[SOLVED] Can I use "cURL" or "wget" to click on the links on a page?

n00b_noob · 03-25-2021, 11:23 AM

Hello,
On a web page, I want to click on all links. Can I use "cURL" or "wget" for this task?
I saw https://askubuntu.com/questions/6390...tiple-webpages and also found below "wget" command:

Code:

$ wget -r -p -k http://website

But, it download whole of a web site. I just want to click on all links on a page. For example, Consider https://www.amazon.com/s?k=linux&i=s...ref=nb_sb_noss URL, you can see a list of books on that page, I want to use cURL or wget tool, to click on all books on that page.

Thank you.

crts · 03-25-2021, 12:28 PM

No, you cannot 'click' with wget or curl. You may be able to simulate a 'click' by transmitting the data that may have been transmitted as a result from a 'click' but therefor you would first need to analyze the traffic that results from aforementioned 'click'.

Besides, some websites are implemented almost entirely with javascript and clicks may be processed entirely by javascript. Neither of those CLI tools can process javascript.

dc.901 · 03-25-2021, 02:00 PM

So, I am assuming you want to "crawl" and "scrape" website(s). You can do that, but I doubt it will be with a single line...

Here are some references (and there are many more if you search):
https://www.petergroom.com/index.php...ape-a-web-page
https://data36.com/web-scraping-tuto...age-with-bash/

teckk · 03-25-2021, 02:51 PM

I don't know why you would want to do that, but first step would be to get the hyperlinks.

Code:

url="https://www.amazon.com/s?k=linux&i=stripbooks-intl-ship&ref=nb_sb_noss"

agent="Mozilla/5.0 (Windows NT 10.1; Win64; x64; rv:86.0) Gecko/20100101 Firefox/86.0"

wget -k -U "$agent" "$url" -O myfile.html

grep -Eo "(http|https)://[a-zA-Z0-9./?=_-]*" myfile.html

And that is not everything, just what is specified on the page. Look at myfile.html. Lots of server side scripts on that page that render other pages.

You could intercept the requests that a web browsers engine makes and print them.

Scraping for some content would be easier and do-able.

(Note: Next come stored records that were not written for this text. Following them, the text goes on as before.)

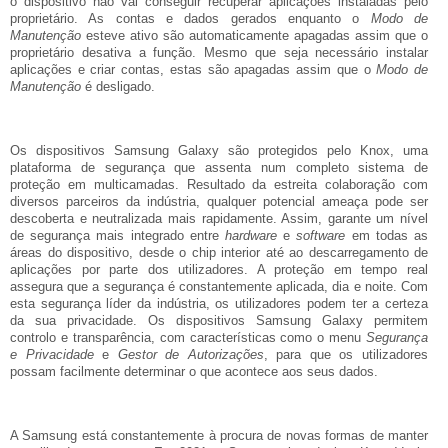
o dispositivo não vai conseguir recuperar aplicações instaladas pelo
proprietário. As contas e dados gerados enquanto o
Modo de
Manutenção
esteve ativo são automaticamente apagadas assim que o
proprietário desativa a função. Mesmo que seja necessário instalar
aplicações e criar contas, estas são apagadas assim que o
Modo de
Manutenção
é desligado.
Os dispositivos Samsung Galaxy são protegidos pelo Knox, uma
plataforma de segurança que assenta num completo sistema de
proteção em multicamadas. Resultado da estreita colaboração com
diversos parceiros da indústria, qualquer potencial ameaça pode ser
descoberta e neutralizada mais rapidamente. Assim, garante um nível
de segurança mais integrado entre
hardware
e
software
em todas as
áreas do dispositivo, desde o chip interior até ao descarregamento de
aplicações por parte dos utilizadores. A proteção em tempo real
assegura que a segurança é constantemente aplicada, dia e noite. Com
esta segurança líder da indústria, os utilizadores podem ter a certeza
da sua privacidade. Os dispositivos Samsung Galaxy permitem
controlo e transparência, com características como o menu
Segurança
e Privacidade
e
Gestor de Autorizações
, para que os utilizadores
possam facilmente determinar o que acontece aos seus dados.
A Samsung está constantemente à procura de novas formas de manter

n00b_noob · 03-27-2021, 01:45 AM

Thank you.
I found below command:

Code:

$ curl URL 2>&1 | grep -o -E 'href="([^"#]+)"' | cut -d'"' -f2

It extracted all links, but I need to change it. I just want all links that started with "/text/" string. How can I change above command to just show all links that started with "/text/" string?

berndbausch · 03-27-2021, 06:49 AM

The easiest solution would be to append

Code:

grep ^/text/

to the pipeline. That only displays those lines that start with /text/.

n00b_noob · 03-29-2021, 10:03 AM

Thanks.
I used below command:

Code:

$ curl https://www.URL.com 2>&1 | grep -o -E 'href="([^"#]+)"' | cut -d'"' -f2 | grep ^/text/ > out.txt

The out.txt file includes the links that I wanted. How can I add "https://www.URL.com" to the beginning of each line in the out.txt file?

berndbausch · 03-29-2021, 05:46 PM

Quote:

Originally Posted by n00b_noob

The out.txt file includes the links that I wanted. How can I add "https://www.URL.com" to the beginning of each line in the out.txt file?

Add this to the pipeline:

Code:

sed 's|^|https://www.url.com|'

Or better, you can incorporate the grep into the sed:

Code:

sed -n 's|^/text/|https://www.url.com/text/|p'

I suggest you read the sed guide. Link is in my signature.

n00b_noob · 03-31-2021, 07:01 AM

Thank you.

I did:

Code:

$ curl https://www.URL.com 2>&1 | grep -o -E 'href="([^"#]+)"' | cut -d'"' -f2 | grep ^/text/ | sed 's|^|https://www.URL.com|' > out.txt
$ wget -i out.txt -O /dev/null